As a result we have data standards ranging from 'let the developer do it all', through to 'perhaps we should have a tick box on this form?' through to 'all personally identifiable information must receive at least one opt in, be captured over SSL and stored in a location the minimal amount of people have access to'.
The latter is obvious where I'm moving to, but there are many challenges in achieving this.
1. Agree a goal
Currently I'm planning to meet with our data compliance people and work out what company wide standards we meet or aim to meet. This will set the minimal standards all sites must reach.

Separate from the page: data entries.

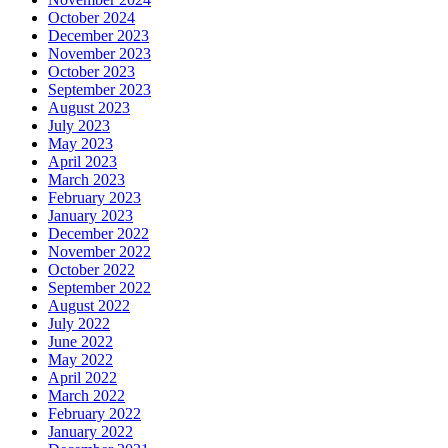
October 2024
December 2023
November 2023
October 2023
September 2023
August 2023
July 2023
May 2023
April 2023
March 2023
February 2023
January 2023
December 2022
November 2022
October 2022
September 2022
August 2022
July 2022
June 2022
May 2022
April 2022
March 2022
February 2022
January 2022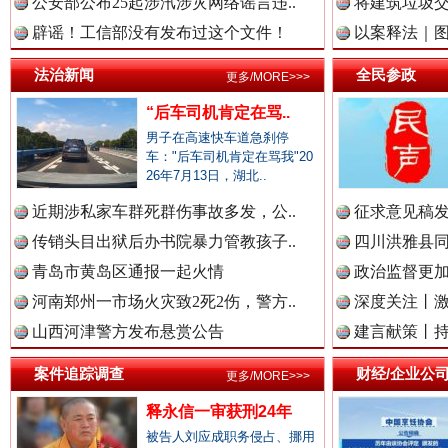
公安部公布25起涉汛涉灾网络谣言违..
将建筑垃圾
中国视频新闻网.
辟谣！工信部没有发布过这个文件！
以案释法｜图“
法治新闻
全民参政
更多/MORE>>>
“后车司机肯定在骂..
中国廉政法纪网.
男子在高速快车道急刹停
车："后车司机肯定在骂我"20
雄关漫道展新颜
“
26年7月13日，湖北..
近期涉私家车群死群伤事故多发，公..
征求意见稿发
中国律师在线.中
传销头目出狱后办书院暴力管教孩子..
四川洪雅县同
青岛市黄岛区通报一起火情
政治监督更
河南郑州一市场火灾致2死2伤，警方..
深度关注丨
中国参政网.中
山西河津警方发布悬赏公告
建言献策丨持
案件追踪调查
财经/企业公
更多/MORE>>>
中国全民新闻网.
释永信一审获刑24年
衣柜里的秘密
高速路上
被告人刘应成职务侵占、挪用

2. Differentiate the requirements
Not all data is equal. If you're capturing an email address on a 'contact us' form, your requirements are far looser than than a long form of personal information for an extend user profile for instance. I need to be able to produce an easy to understand set of guidelines so that business analysts can input their data capture requirements one end, and get a list of coding and data security standards out the other.
3. Sell this!
In the agency world where I work (dammit!) one can't simply improve standards in such a way that can increase analysis, development and operational cost without recovering this cost from the client some way. As such once policies and processes are established, they need to be packaged into a '$companyname secure data practices' document that the sales people can use to justify the expense to their clients.
I thought PPUK might be interested to know this and the fact that advertising companies still are trying to steal all your personal information, but are trying to do it in a responsible fashion.